Chest pain indicating a heart attack is often described as a crushing pain accompanied by a general feeling of being unwell, says Mike Knapton. It usually spreads to the jaw or the left arm, but don't wait for that to happen. Richard Diment, chief executive of the Ambulance Service Association, says: "We would rather attend a false alarm than arrive too late." In some ethnic minorities, heart attacks feel more like indigestion - so call 999 to be safe.

Deep wounds

Sometimes a stab wound is obvious - other times it can be difficult to see. If a victim has been stabbed with a long knife or knitting needle the wound may be small, but they may be bleeding internally. They may be cold, clammy and grey and become confused.

A sudden and severe headache

A headache that comes on "like a thunderclap", particularly at the back of the head, can indicate a stroke or similar condition. Often the victim is still able to call an ambulance for himself, but may soon become confused. A subarachnoid haemorrhage, similar to a stroke, feels like being hit on the back of the head with a baseball bat.

Severe allergic reaction

Reactions that follow eating or touching certain substances, such as peanuts or shellfish, can indicate a serious allergy. Symptoms can include difficulty breathing and swelling of the mouth. The victim often turns bright red.

Severe burns and scalds

Often the severity of a burn or scald is evident from the intensity of the pain. The victim can go into shock and will look cold, clammy and sweaty. Often they will feel sick and become confused. A severe burn is indicated by swelling, and does not have to cover a large area to be a danger.

Heavy blood loss

It is often difficult to know how much blood a person has lost, says Dr Reyes-Hughes. "A little goes a long way." But if an accident victim has blood coming through his clothes, or there is blood on the ground, call an ambulance.

Broken bones

Broken bones do not always puncture the skin, but often the pain is bad enough to know that an ambulance is necessary. Sometimes the break will cause a lump to form under the skin.


A high temperature, drowsiness and a purplish rash, particularly in a baby, are warning signs of meningitis and mean an ambulance is needed. If meningitis is suspected and there is no rash, use your common sense - is the person's level of consciousness decreasing? A rash does not always indicate meningitis. Try pressing it hard with a clear glass - if it is purplish and does not disappear it is likely to indicate meningitis.


If a person cannot be roused, he is probably unconscious. Even if you think he's drunk, says Dr Reyes-Hughes, you should call an ambulance - he might deteriorate further.

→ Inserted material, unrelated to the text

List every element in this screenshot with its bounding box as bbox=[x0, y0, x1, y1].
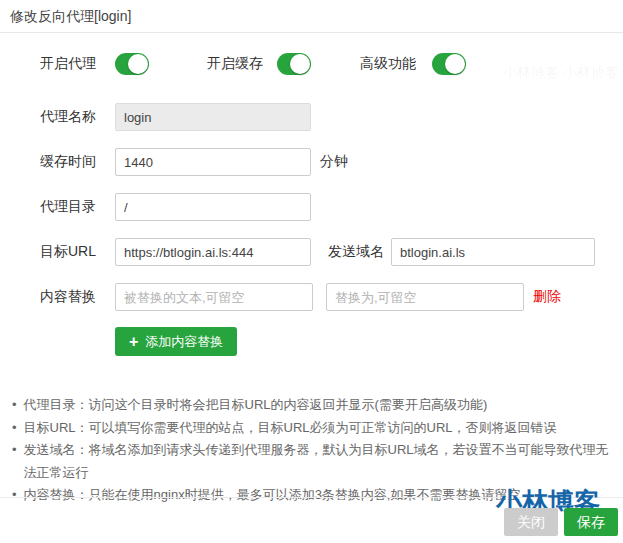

Unconsciousness is also indicative of other conditions, such as diabetic coma, overdose, stroke and head injury.

Suspected stroke

The victim often experiences a sudden, severe headache and may become confused. Their emotional status could change and they may appear miserable or drunk. Speech becomes slurred and movement may be lost down one side, making the limbs floppy. There may be a sudden or gradual loss of consciousness.

A baby or adult turning blue

"If somebody has actually stopped breathing it is obviously a much more acute emergency," says Dr Fred Kavalier, "but turning blue is a good sign it's time to call an ambulance." Turning blue indicates that a person has stopped breathing or is having difficulty breathing, possibly because they are having a severe asthma attack.

Difficulty breathing

Asthma can be a killer. An asthmatic who is not responding to their inhaler, and whose breathing is getting worse, should call an ambulance. "Generally, if breathing difficulties are making it impossible to speak and are not getting any better after five or 10 minutes, call 999," says Dr Kavalier.